Saved by the Algorithm

For all these benefits, Caron observed a complication in certain situations, namely, hogging processes in which the hard aerospace material requires a large-diameter tool cutting at speeds of less than 1,000 rpm. “If you’re machining a block of aluminum, then you can go 10,000 rpm no problem, and machine as much as you want,” Mr. Caron says. “But when you start machining titanium, the characteristics of the material don’t allow the cutter to cut that fast.”

In this case, TMAC’s sensitivity becomes problematic, since at such slow cutting speeds—sometimes as low as 200 or 300 rpm—the system actually registers the power increase generated by the resistance of each tooth entering the material. The resulting line looks like an odd-looking saw, with its many power oscillations appearing as teeth. Figure 2 shows a sample cut like this with a five-tooth shell mill, which took about 56 seconds to complete. Under traditional adaptive control, TMAC’s adjustment of the feed rate would end up mirroring each of these tiny spikes, which dampened its efficiency. 
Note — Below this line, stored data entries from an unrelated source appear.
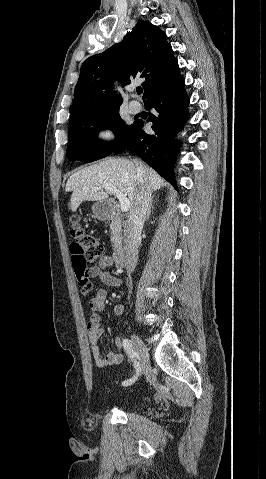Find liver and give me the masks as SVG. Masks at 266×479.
Masks as SVG:
<instances>
[{
  "label": "liver",
  "instance_id": "liver-1",
  "mask_svg": "<svg viewBox=\"0 0 266 479\" xmlns=\"http://www.w3.org/2000/svg\"><path fill=\"white\" fill-rule=\"evenodd\" d=\"M145 168L151 189H160L164 180L154 170ZM105 184L112 185L125 194L132 208L138 190L136 162L124 158H109L72 174L65 188L67 192H72V212H75L83 201H106L109 198L108 191L94 190V187Z\"/></svg>",
  "mask_w": 266,
  "mask_h": 479
}]
</instances>
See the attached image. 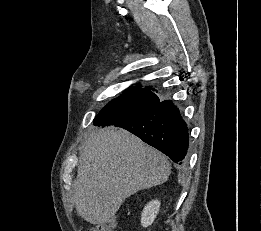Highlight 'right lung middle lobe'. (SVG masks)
Masks as SVG:
<instances>
[{"label": "right lung middle lobe", "instance_id": "right-lung-middle-lobe-1", "mask_svg": "<svg viewBox=\"0 0 261 231\" xmlns=\"http://www.w3.org/2000/svg\"><path fill=\"white\" fill-rule=\"evenodd\" d=\"M160 102L157 95L130 88L109 102L94 119L95 126H109L135 117Z\"/></svg>", "mask_w": 261, "mask_h": 231}]
</instances>
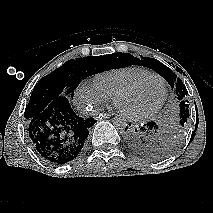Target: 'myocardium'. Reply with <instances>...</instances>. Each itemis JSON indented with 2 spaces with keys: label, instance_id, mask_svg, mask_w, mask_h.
<instances>
[{
  "label": "myocardium",
  "instance_id": "myocardium-1",
  "mask_svg": "<svg viewBox=\"0 0 213 213\" xmlns=\"http://www.w3.org/2000/svg\"><path fill=\"white\" fill-rule=\"evenodd\" d=\"M151 77L159 79L163 84L164 93H163V97H162L161 101L153 108H151L145 112L138 113V114L128 113V112H125L124 110H122L121 107L119 106V101L121 100V98H123L125 95H127L128 93L133 91L145 79L151 78ZM167 95H168V87H167L166 80L157 73L149 72L147 74H144V75L134 79L129 84H127L125 87H123L121 90H119L116 93V95L114 96L113 101H114L115 106L118 108V110L120 112H122L127 118L134 119V120H141V119L149 118V117L153 116L154 114H156L162 108L163 104L165 103V101L167 99Z\"/></svg>",
  "mask_w": 213,
  "mask_h": 213
}]
</instances>
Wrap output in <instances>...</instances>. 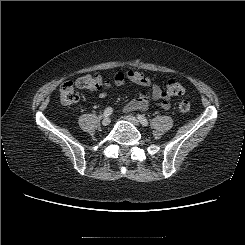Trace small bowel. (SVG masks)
<instances>
[{"label":"small bowel","instance_id":"1","mask_svg":"<svg viewBox=\"0 0 245 245\" xmlns=\"http://www.w3.org/2000/svg\"><path fill=\"white\" fill-rule=\"evenodd\" d=\"M127 82L142 87H148L152 85V88L149 92L138 93L135 96V98H133L124 106L125 112H134L138 110L145 111L149 108L151 103L158 104L164 110L170 109L171 99L169 95L165 91H163L158 85L153 84L150 76L137 70H128L126 72H119L114 75V85L123 87L127 85ZM111 85V83L107 82L104 85V87L99 91V96L101 98L106 97L107 89Z\"/></svg>","mask_w":245,"mask_h":245}]
</instances>
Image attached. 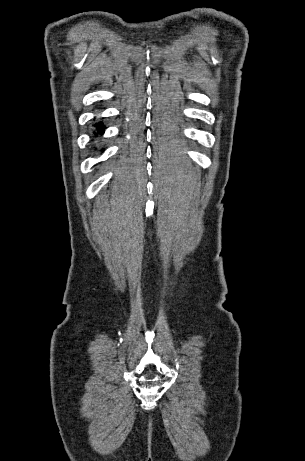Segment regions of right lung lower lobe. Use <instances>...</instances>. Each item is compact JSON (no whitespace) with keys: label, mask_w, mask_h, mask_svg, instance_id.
Masks as SVG:
<instances>
[{"label":"right lung lower lobe","mask_w":305,"mask_h":461,"mask_svg":"<svg viewBox=\"0 0 305 461\" xmlns=\"http://www.w3.org/2000/svg\"><path fill=\"white\" fill-rule=\"evenodd\" d=\"M95 126H96L97 129H98V133H99V134H102L103 131H104V125H103L101 122H99V123H96Z\"/></svg>","instance_id":"right-lung-lower-lobe-1"}]
</instances>
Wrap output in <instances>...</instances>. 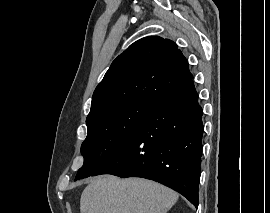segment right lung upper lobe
<instances>
[{
    "label": "right lung upper lobe",
    "instance_id": "cb5924a9",
    "mask_svg": "<svg viewBox=\"0 0 270 213\" xmlns=\"http://www.w3.org/2000/svg\"><path fill=\"white\" fill-rule=\"evenodd\" d=\"M192 79L188 62L173 41L142 38L112 62L93 93L87 120L135 100L157 104Z\"/></svg>",
    "mask_w": 270,
    "mask_h": 213
}]
</instances>
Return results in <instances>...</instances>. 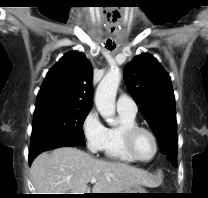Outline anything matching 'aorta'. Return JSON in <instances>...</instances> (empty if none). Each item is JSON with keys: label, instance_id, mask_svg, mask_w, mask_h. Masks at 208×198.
<instances>
[{"label": "aorta", "instance_id": "obj_1", "mask_svg": "<svg viewBox=\"0 0 208 198\" xmlns=\"http://www.w3.org/2000/svg\"><path fill=\"white\" fill-rule=\"evenodd\" d=\"M120 80V71L116 69L110 70L100 81L95 93L97 110L111 126L117 124L115 119V100Z\"/></svg>", "mask_w": 208, "mask_h": 198}]
</instances>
TMAC’s latest innovation, which Mr. Caron refers to as the “sawtooth algorithm,” is an advanced form of adaptive control designed to address this issue by learning the “tooth-pass frequency” of each tool. Calculating the exact power oscillation of each tooth passing through the material and averaging the power of all the flutes for a given rotation, adaptive control can respond to the cutting action of the entire tool instead of each individual tooth. Figure 3 shows the same cut as in Figure 2, but with the sawtooth algorithm enabled. Rather than a sawtooth pattern in the feed rate (the purple line), the result is smoother, rising or falling according to the average power load of the tool moving through the cut. The new cut time is reduced to about 36 seconds.

“We’re making a low-rpm cut look like it’s a high-rpm cut,” Mr. Caron says.

Anticipating the Internet of Things

The TMAC MP system is first and foremost a machine monitor. The fact that it exists on its own separate processor and uses Caron’s own sensor suite means the system can be used on legacy machines; but the limitation is with the adaptive control capability, since it needs a CNC that can enable TMAC to override the feed rate. However, the system can measure spindle motor power (the primary indicator used in adaptive control), vibration, strain, coolant pressure, coolant flow and spindle speed for monitoring tool life, work expended, bearing health, and real cut time.

Even though the product has been around for more than 30 years, the company seems to have found itself in something of a moment, as manufacturers race to connect their shop floors and gather data. As it is, Caron’s sensors collect a large amount of data for process diagnostics, system integration and advanced analytics. Like Caron’s other monitoring products, TMAC is MTConnect-compliant.

“We’ve basically been an Industrial Internet of Things product long before that term was ever used, because we’ve always had data that was available to go to anybody,” Mr. Caron says.

All the sensors can be used by TMAC to react to anomalies in normal machine operation and provide messages and alarms to the user. The biggest opportunity this opens up is unattended operation, since there doesn’t need to be a person near the machine when TMAC is automatically monitoring power, making adjustments in real time and notifying the user when a tool needs changing (or ordering an automatic tool change itself).

“We’ve had situations where a customer went from one operator per machine to maybe one operator for every seven machines just to load material,” Mr. Caron says. Obviously, adding a robot for loading and unloading to a cell enabled with TMAC and adaptive control means that a machine could work on difficult-to-machine workpieces completely unattended.